An icy winter gripped Fionavar, even as midsummer approached—a winter so terrible that Fordaetha, the Ice Queen of Rük, was able to come as far south as Paras Derval. She almost killed Paul in the Black Boar tavern before he succeeded in driving her back north. It was decided in council that Jaelle and the mages and Kimberly would join with Gereint, the old shaman, in an attempt to magically probe the source of the killing winter—a necessary prelude to trying to end it.

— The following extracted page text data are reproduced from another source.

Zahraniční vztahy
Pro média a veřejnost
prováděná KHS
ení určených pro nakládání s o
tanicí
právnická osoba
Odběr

In the meantime the dimensions of Arthur Pendragon’s tragedy were beginning to take shape as it became clear (to Brendel of the lios alfar, first of everyone) who Jennifer Lowell really was: Guinevere, beloved of Arthur and of Lancelot. Marred by her suffering in Starkadh, Jennifer withdrew to the sanctuary of Dana with Jaelle. It was Jaelle who explained that Vae and Finn had taken Darien (who was growing with the unnatural rapidity of all the andain—children of mortals and gods) to Ysanne’s cottage by the lake. There, Darien, seeming now to be a child of five years old, was growing up in the loving care of his foster mother and brother, who were troubled by two things: a power which caused his blue eyes to flash red, and an awareness that the child was drawn by voices in the storms of winter.

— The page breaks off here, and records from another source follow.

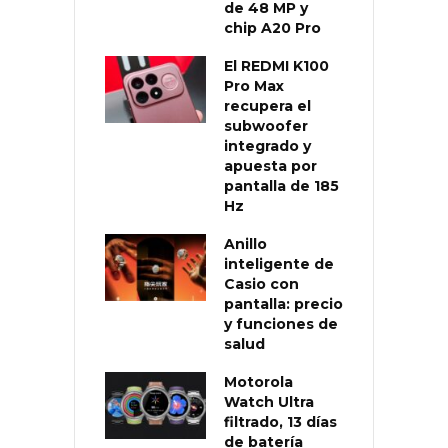
de 48 MP y
chip A20 Pro
El REDMI K100
Pro Max
recupera el
subwoofer
integrado y
apuesta por
pantalla de 185
Hz
Anillo
inteligente de
Casio con
pantalla: precio
y funciones de
salud
Motorola
Watch Ultra
filtrado, 13 días
de batería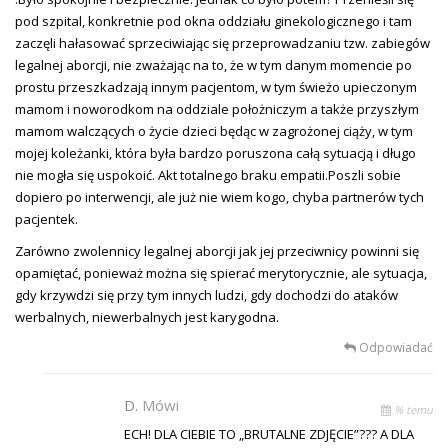
pod szpital, konkretnie pod okna oddziału ginekologicznego i tam
zaczęli hałasować sprzeciwiając się przeprowadzaniu tzw. zabiegów
legalnej aborcji, nie zważając na to, że w tym danym momencie po
prostu przeszkadzają innym pacjentom, w tym świeżo upieczonym
mamom i noworodkom na oddziale położniczym a także przyszłym
mamom walczących o życie dzieci będąc w zagrożonej ciąży, w tym
mojej koleżanki, która była bardzo poruszona całą sytuacją i długo
nie mogła się uspokoić. Akt totalnego braku empatii.Poszli sobie
dopiero po interwencji, ale już nie wiem kogo, chyba partnerów tych
pacjentek.
Zarówno zwolennicy legalnej aborcji jak jej przeciwnicy powinni się
opamiętać, ponieważ można się spierać merytorycznie, ale sytuacja,
gdy krzywdzi się przy tym innych ludzi, gdy dochodzi do ataków
werbalnych, niewerbalnych jest karygodna.
Odpowiadać
D.
Mówi
% temu
ECH! DLA CIEBIE TO „BRUTALNE ZDJĘCIE”??? A DLA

On the Plain the Dalrei were hard-pressed. The winter had rendered the graceful eltor—the creatures the Dalrei hunted and depended upon—awkward and ungainly in the snow, which made them easy prey for Galadan’s wolves. Ivor—now Aven, or “Father” of all the Dalrei— had herded the eltor down to the southeastern corner of the vast Plain, and there the gathered tribes guarded them as best they could. Until one attack included great numbers of the hideous urgach mounted upon six-legged monsters called slaug.